Absürdizm ve Varoluşçuluk Arasındaki Fark
Absürdizm-Varoluşçuluk
Varoluşçuluk, 19. yüzyılda o zamanlar egemen olan düşünce okuluna isyanın bir sonucu olarak başlayan felsefi bir harekettir. Varoluşçular, bir bireyin deneyimlerinin hayatın her anlamının temelini oluşturduğuna inanan filozoflardır. Varoluşçuluğun çekirdeğinde birçok yorum getiren varoluş var. Birçok öğrenciyi varoluşçuluk ile benzerliklerinden dolayı felsefeye karıştıran Absürdizm adlı başka bir kavram daha var. İki kişinin eşanlamlı olduğunu ve birbirlerinin yerine kullanılmaları gerektiğini düşünen birçok kişi var. Bununla birlikte, gerçeklik, varoluşçuluk ile absürdizm arasında iki farklı felsefe olan farklılıklar olmasıdır.
VaroluşçulukVaroluşçuluk, varoluş ilkesi etrafında dönen felsefede baskın bir düşünce okuludur. Varoluşçılığın önde gelen savunucularından biri ve ilkidir Jean Sartre. Bu, açıklamak veya anlatmak zorlanan bir felsefedir. Aslında, varoluşçuluk, felsefenin bir dalı olarak ele alınmasından ziyade diğer bazı felsefe türlerini reddeden daha iyi anlaşılır.
Absürdizm, Jean Paul Sartre zamanında ortaya çıkmış bir düşünce okuludur. Aslında, Sartre'lı meslektaşlarının birçoğu Absürd Tiyatrosunu doğurdu. Böylece, felsefenin dünyasında kendi yeri olsa da, absürdizm her zaman varoluşçuluk ile ilişkilendirilmiştir. Ayrı bir düşünce ekibi olarak, saçmalık Avrupa varoluşçılığına karışanların yazılarıyla ortaya çıktı. Aslında, Albert Camus tarafından yazılan The Sithphus Efsâsı adlı eser, varoluşçuluğun bazı yönlerini reddeden saçmalıklar okulunda ilk otantik fuar olarak algılanıyor.
Absurdizm ve Varoluşçuluk arasındaki fark nedir?
• Absürdizm, yalnızca varoluşçuluğun ortaya çıkardığı bir düşünce okuludur.
• Varoluşçuluk, bireyin varlığının her şeyin üstünde ve öncesinde olduğunu ve öz varlığın varoluş kavramının varoluşçulukta merkezi öneme sahip olduğunu söylüyor.

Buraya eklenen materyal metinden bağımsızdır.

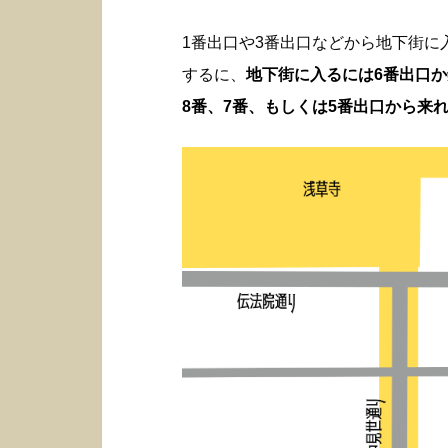
1番出口や3番出口などから地下街
するに、
地下街に入るには6番出口
8番、7番、もしくは5番出口から来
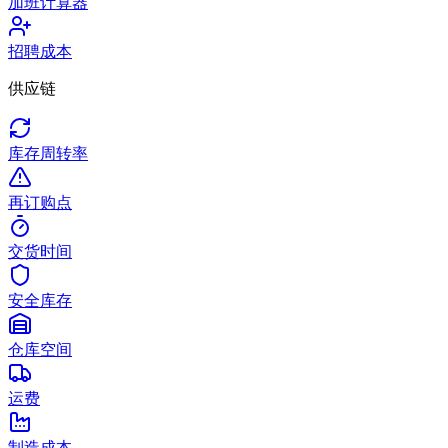
加班计算器
招聘成本
供应链
库存周转率
再订购点
交货时间
安全库存
仓库空间
运费
制造成本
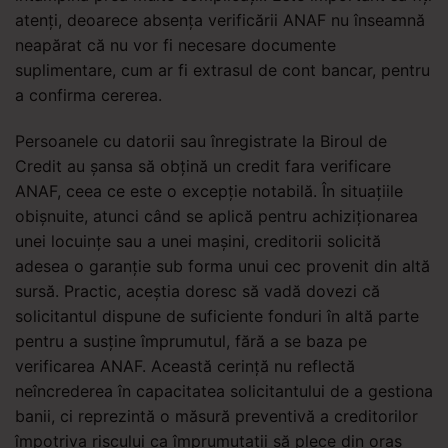
atenți, deoarece absența verificării ANAF nu înseamnă
neapărat că nu vor fi necesare documente
suplimentare, cum ar fi extrasul de cont bancar, pentru
a confirma cererea.
Persoanele cu datorii sau înregistrate la Biroul de
Credit au șansa să obțină un credit fara verificare
ANAF, ceea ce este o excepție notabilă. În situațiile
obișnuite, atunci când se aplică pentru achiziționarea
unei locuințe sau a unei mașini, creditorii solicită
adesea o garanție sub forma unui cec provenit din altă
sursă. Practic, aceștia doresc să vadă dovezi că
solicitantul dispune de suficiente fonduri în altă parte
pentru a susține împrumutul, fără a se baza pe
verificarea ANAF. Această cerință nu reflectă
neîncrederea în capacitatea solicitantului de a gestiona
banii, ci reprezintă o măsură preventivă a creditorilor
împotriva riscului ca împrumutații să plece din oraș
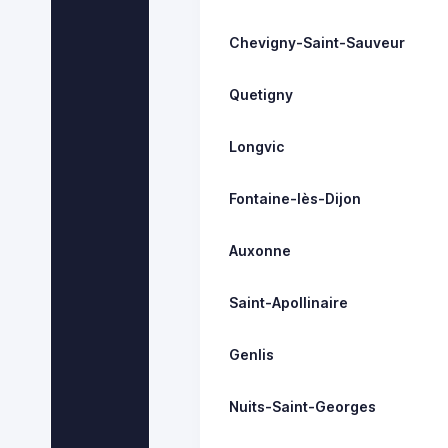
Chevigny-Saint-Sauveur
Quetigny
Longvic
Fontaine-lès-Dijon
Auxonne
Saint-Apollinaire
Genlis
Nuits-Saint-Georges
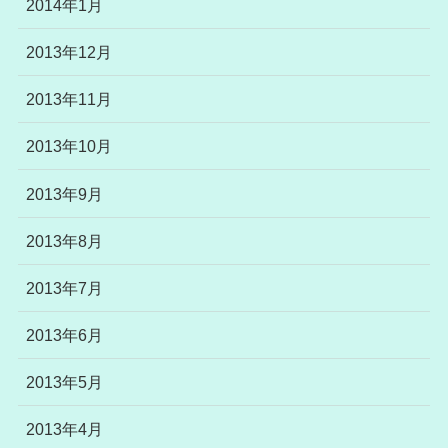
2014年1月
2013年12月
2013年11月
2013年10月
2013年9月
2013年8月
2013年7月
2013年6月
2013年5月
2013年4月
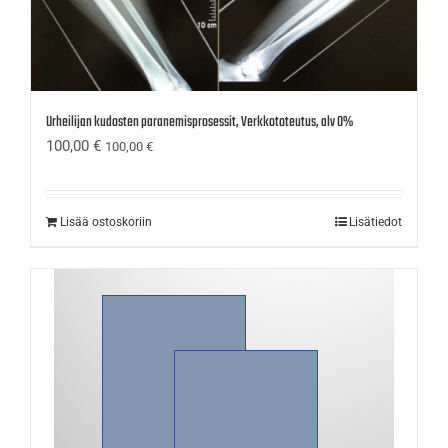
Urheilijan kudosten paranemisprosessit, Verkkototeutus, alv 0%
100,00
€
100,00
€
Lisää ostoskoriin
Lisätiedot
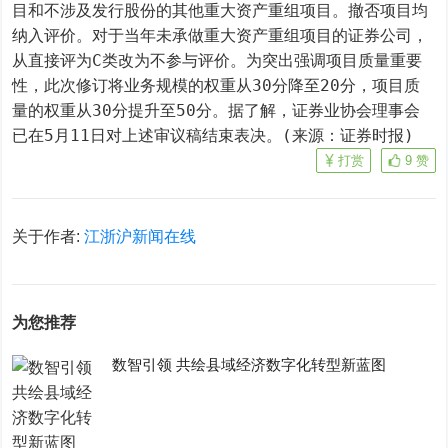
目和不涉及发行股份的其他重大资产重组项目。撤否项目均
纳入评价。对于当年未承做重大资产重组项目的证券公司，
从直接评为C类改为不参与评价。为突出强调项目质量重要
性，此次修订将业务规模的权重从30分降至20分，项目质
量的权重从30分提升至50分。据了解，证券业协会理事会
已在5月11日对上述审议稿结束表决。(来源：证券时报)
打赏
9
赞
关于作者:
江浙沪新闻在线
为您推荐
数智引领 共绘县域经济数字化转型新蓝图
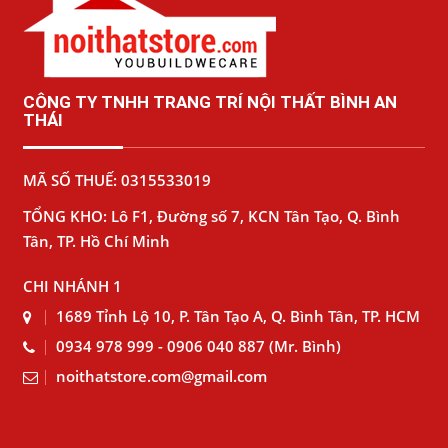
CÔNG TY TNHH TRANG TRÍ NỘI THẤT BÌNH AN
THÁI
MÃ SỐ THUẾ: 0315533019
TỔNG KHO: Lô F1, Đường số 7, KCN Tân Tạo, Q. Bình
Tân, TP. Hồ Chí Minh
CHI NHÁNH 1
1689 Tỉnh Lộ 10, P. Tân Tạo A, Q. Bình Tân, TP. HCM
0934 978 999 - 0906 040 887 (Mr. Bình)
noithatstore.com@gmail.com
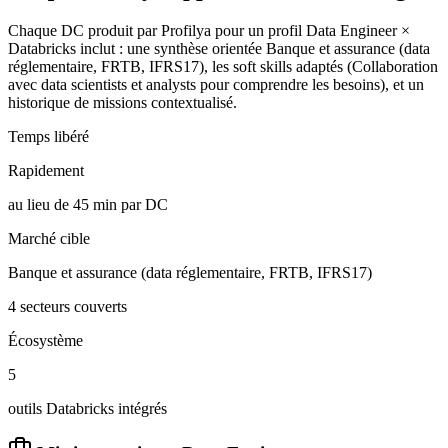
Chaque DC produit par Profilya pour un profil Data Engineer ×
Databricks inclut : une synthèse orientée Banque et assurance (data
réglementaire, FRTB, IFRS17), les soft skills adaptés (Collaboration
avec data scientists et analysts pour comprendre les besoins), et un
historique de missions contextualisé.
Temps libéré
Rapidement
au lieu de 45 min par DC
Marché cible
Banque et assurance (data réglementaire, FRTB, IFRS17)
4 secteurs couverts
Écosystème
5
outils Databricks intégrés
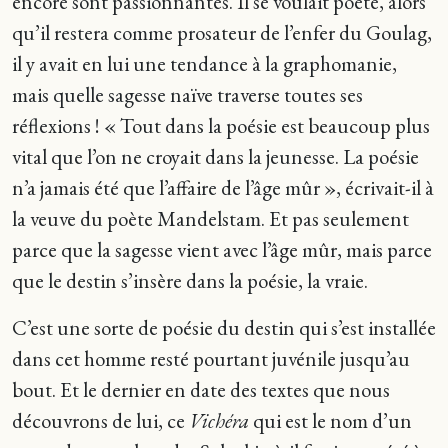
encore sont passionnantes. Il se voulait poète, alors
qu’il restera comme prosateur de l’enfer du Goulag,
il y avait en lui une tendance à la graphomanie,
mais quelle sagesse naïve traverse toutes ses
réflexions ! « Tout dans la poésie est beaucoup plus
vital que l’on ne croyait dans la jeunesse. La poésie
n’a jamais été que l’affaire de l’âge mûr », écrivait-il à
la veuve du poète Mandelstam. Et pas seulement
parce que la sagesse vient avec l’âge mûr, mais parce
que le destin s’insère dans la poésie, la vraie.
C’est une sorte de poésie du destin qui s’est installée
dans cet homme resté pourtant juvénile jusqu’au
bout. Et le dernier en date des textes que nous
découvrons de lui, ce
Vichéra
qui est le nom d’un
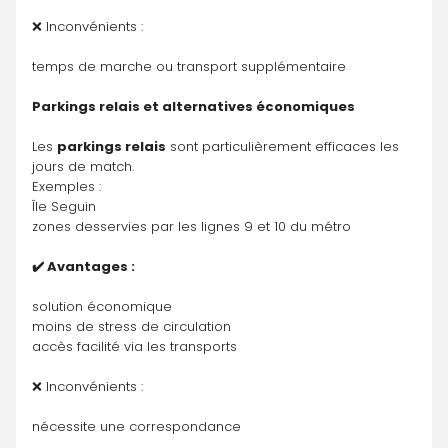
❌ Inconvénients :
temps de marche ou transport supplémentaire
Parkings relais et alternatives économiques
Les 
parkings relais
 sont particulièrement efficaces les 
jours de match.
Exemples :
Île Seguin
zones desservies par les lignes 9 et 10 du métro
✔️ Avantages :
solution économique
moins de stress de circulation
accès facilité via les transports
❌ Inconvénients :
nécessite une correspondance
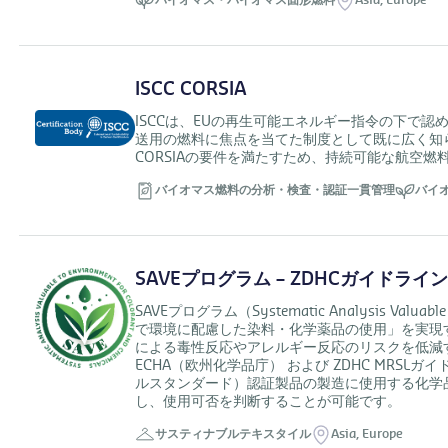
バイオマス・バイオマス固形燃料
Asia,
Europe
ISCC CORSIA
ISCCは、EUの再生可能エネルギー指令の下で
送用の燃料に焦点を当てた制度として既に広く知られ
CORSIAの要件を満たすため、持続可能な航空燃
バイオマス燃料の分析・検査・認証一貫管理
バイ
SAVEプログラム – ZDHCガイドラ
SAVEプログラム（Systematic Analysis Val
で環境に配慮した染料・化学薬品の使用」を実現
による毒性反応やアレルギー反応のリスクを低減
ECHA（欧州化学品庁） および ZDHC MRSL
ルスタンダード）認証製品の製造に使用する化学
し、使用可否を判断することが可能です。
サスティナブルテキスタイル
Asia,
Europe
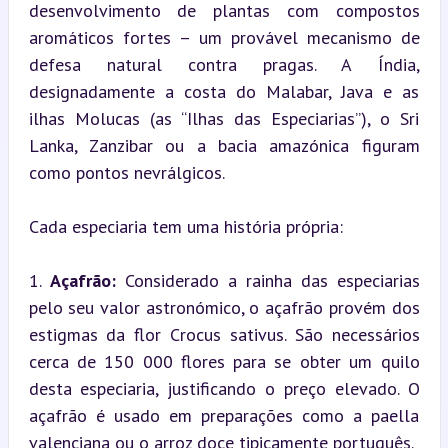
desenvolvimento de plantas com compostos 
aromáticos fortes – um provável mecanismo de 
defesa natural contra pragas. A Índia, 
designadamente a costa do Malabar, Java e as 
ilhas Molucas (as “Ilhas das Especiarias”), o Sri 
Lanka, Zanzibar ou a bacia amazónica figuram 
como pontos nevrálgicos.
Cada especiaria tem uma história própria:
1. 
Açafrão:
 Considerado a rainha das especiarias 
pelo seu valor astronómico, o açafrão provém dos 
estigmas da flor Crocus sativus. São necessários 
cerca de 150 000 flores para se obter um quilo 
desta especiaria, justificando o preço elevado. O 
açafrão é usado em preparações como a paella 
valenciana ou o arroz doce tipicamente português.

• Dünyanın kişisel anlamı varoluşçuluğun özünde bulunurken absürdizmde, dünyanın kişisel anlamını gerçekleştirmek o kadar da önemli değildir.
• Absürdizm'in varoluşçuluk gölgesinden çıktığına inanılmaktadır, ancak birçokları varoluşçuluğun bir bileşeni olduğuna inanmaktadır.